Do NOT manually copy or replace skill files. If this command exits zero
(look for the SUCCESS: line in stdout), it has already backed up the original,
bumped the version, injected ROI, and replaced the installed SKILL.md. Only
attempt manual recovery if the command exits non-zero. Warnings in stderr
(e.g. about metadata.json) do not indicate failure — check the exit code.
Store on server (creates a new DB row for the canonical enhanced skill name with the bumped semantic version and lineage metadata, while preserving the original pending-skill folder name as the lineage parent):
set -a && . ~/.local/share/mega-code/.env 2>/dev/null && set +a
export MEGA_CODE_CLIENT_MODE=${MEGA_CODE_CLIENT_MODE:-remote}
uv run --directory "$MEGA_DIR" python -m mega_code.client.skill_enhance_helper \
store-skill \
--skill-name "$SKILL_NAME" \
--iteration-dir "$ITER_DIR" \
--iteration "$ITERATION_NUM" \
--skill-path "$SKILL_PATH" \
--benchmark "$ITER_DIR/benchmark.json" 2>&1
If the store-skill command succeeds, tell the user the skill was stored on the server. If it fails (non-zero exit), show the error output and warn that the enhanced skill was saved locally but not stored on the server.
Upload the full skill bundle to S3 (SKILL.md + references/ + scripts/ + assets/ — captures adjacent files that store-skill doesn't. The packager filters wisdom-gen sidecars: evidence.json and injection.json unconditionally, plus metadata.json only when its content matches the wisdom-gen shape (has both skill_id and run_id keys) — third-party metadata.json files with other shapes still travel. ROI already rides in the SKILL.md frontmatter). Idempotent: re-running the same iteration replays the prior upload without producing duplicate rows.

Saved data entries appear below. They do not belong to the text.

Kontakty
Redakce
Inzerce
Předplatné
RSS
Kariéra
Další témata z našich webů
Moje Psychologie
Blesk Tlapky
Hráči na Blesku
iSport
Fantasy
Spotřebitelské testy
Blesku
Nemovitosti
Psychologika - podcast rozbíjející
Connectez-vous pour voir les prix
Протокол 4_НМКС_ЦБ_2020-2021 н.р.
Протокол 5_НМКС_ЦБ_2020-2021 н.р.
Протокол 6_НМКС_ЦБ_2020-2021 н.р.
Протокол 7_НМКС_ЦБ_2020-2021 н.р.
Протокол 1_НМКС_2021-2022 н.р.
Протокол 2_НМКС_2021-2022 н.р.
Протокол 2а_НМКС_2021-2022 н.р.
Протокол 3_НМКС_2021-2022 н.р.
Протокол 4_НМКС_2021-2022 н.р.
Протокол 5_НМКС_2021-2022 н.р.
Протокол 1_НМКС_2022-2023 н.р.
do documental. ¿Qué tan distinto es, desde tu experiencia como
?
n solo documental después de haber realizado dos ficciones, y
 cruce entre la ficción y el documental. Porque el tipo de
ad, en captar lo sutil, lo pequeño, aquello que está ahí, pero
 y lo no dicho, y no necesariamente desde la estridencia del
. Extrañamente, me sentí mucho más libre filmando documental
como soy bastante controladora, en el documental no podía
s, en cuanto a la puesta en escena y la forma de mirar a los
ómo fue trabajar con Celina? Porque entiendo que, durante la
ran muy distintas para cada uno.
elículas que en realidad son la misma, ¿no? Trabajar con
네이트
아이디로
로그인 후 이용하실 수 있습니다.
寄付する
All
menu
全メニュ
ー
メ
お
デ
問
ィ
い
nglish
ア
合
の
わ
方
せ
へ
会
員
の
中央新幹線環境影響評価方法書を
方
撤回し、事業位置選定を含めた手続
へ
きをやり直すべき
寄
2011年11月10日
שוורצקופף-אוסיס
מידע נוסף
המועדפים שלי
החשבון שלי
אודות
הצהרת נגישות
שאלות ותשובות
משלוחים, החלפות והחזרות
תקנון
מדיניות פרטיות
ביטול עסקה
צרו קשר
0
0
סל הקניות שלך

BUNDLE_DIR="$(dirname "$SKILL_PATH")"
uv run --directory "$MEGA_DIR" python -m mega_code.client.prebuilt_upload \
--skill-id "$SKILL_NAME" \
--bundle-dir "$BUNDLE_DIR" \
--iteration "$ITERATION_NUM" 2>&1
If the prebuilt-upload command succeeds (look for the SUCCESS: prebuilt-upload line), tell the user the bundle was uploaded to S3. If it fails (non-zero exit), show the error and warn that the bundle wasn't uploaded — the local + Postgres writes still succeeded. Do not retry inline; a fresh /mega-code:skill-enhance run with the same iteration will replay automatically.
Ask the user if they want to iterate:
"The skill has been enhanced and saved. The original is backed up at $ITER_DIR/original-skill.md. Would you like to run another iteration to validate the enhancement?"

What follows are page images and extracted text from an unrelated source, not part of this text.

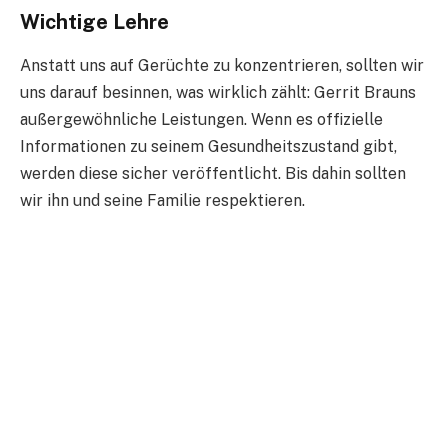
Wichtige Lehre
Anstatt uns auf Gerüchte zu konzentrieren, sollten wir
uns darauf besinnen, was wirklich zählt: Gerrit Brauns
außergewöhnliche Leistungen. Wenn es offizielle
Informationen zu seinem Gesundheitszustand gibt,
werden diese sicher veröffentlicht. Bis dahin sollten
wir ihn und seine Familie respektieren.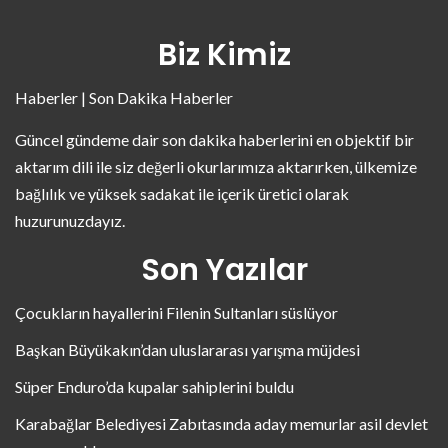
Biz Kimiz
Haberler | Son Dakika Haberler
Güncel gündeme dair son dakika haberlerini en objektif bir
aktarım dili ile siz değerli okurlarımıza aktarırken, ülkemize
bağlılık ve yüksek sadakat ile içerik üretici olarak
huzurunuzdayız.
Son Yazılar
Çocukların hayallerini Filenin Sultanları süslüyor
Başkan Büyükakın’dan uluslararası yarışma müjdesi
Süper Enduro’da kupalar sahiplerini buldu
Karabağlar Belediyesi Zabıtasında aday memurlar asil devlet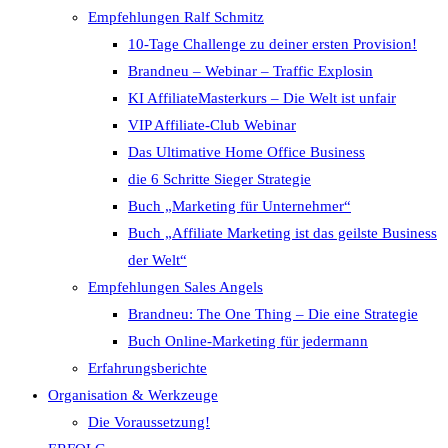
Empfehlungen Ralf Schmitz
10-Tage Challenge zu deiner ersten Provision!
Brandneu – Webinar – Traffic Explosin
KI AffiliateMasterkurs – Die Welt ist unfair
VIP Affiliate-Club Webinar
Das Ultimative Home Office Business
die 6 Schritte Sieger Strategie
Buch „Marketing für Unternehmer“
Buch „Affiliate Marketing ist das geilste Business
der Welt“
Empfehlungen Sales Angels
Brandneu: The One Thing – Die eine Strategie
Buch Online-Marketing für jedermann
Erfahrungsberichte
Organisation & Werkzeuge
Die Voraussetzung!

If the user wants another iteration:
ITER_JSON=$(uv run --directory "$MEGA_DIR" python -m mega_code.client.eval_workspace \
create-iteration --skill-name "$SKILL_NAME" --skill-path "$SKILL_PATH" 2>&1)
read ITER_DIR ITERATION_NUM < <(echo "$ITER_JSON" | tail -1 | python3 -c "import sys,json; d=json.load(sys.stdin); print(d['path'], d['iteration'])")
If the user is done, show a summary of what was done and where the files are.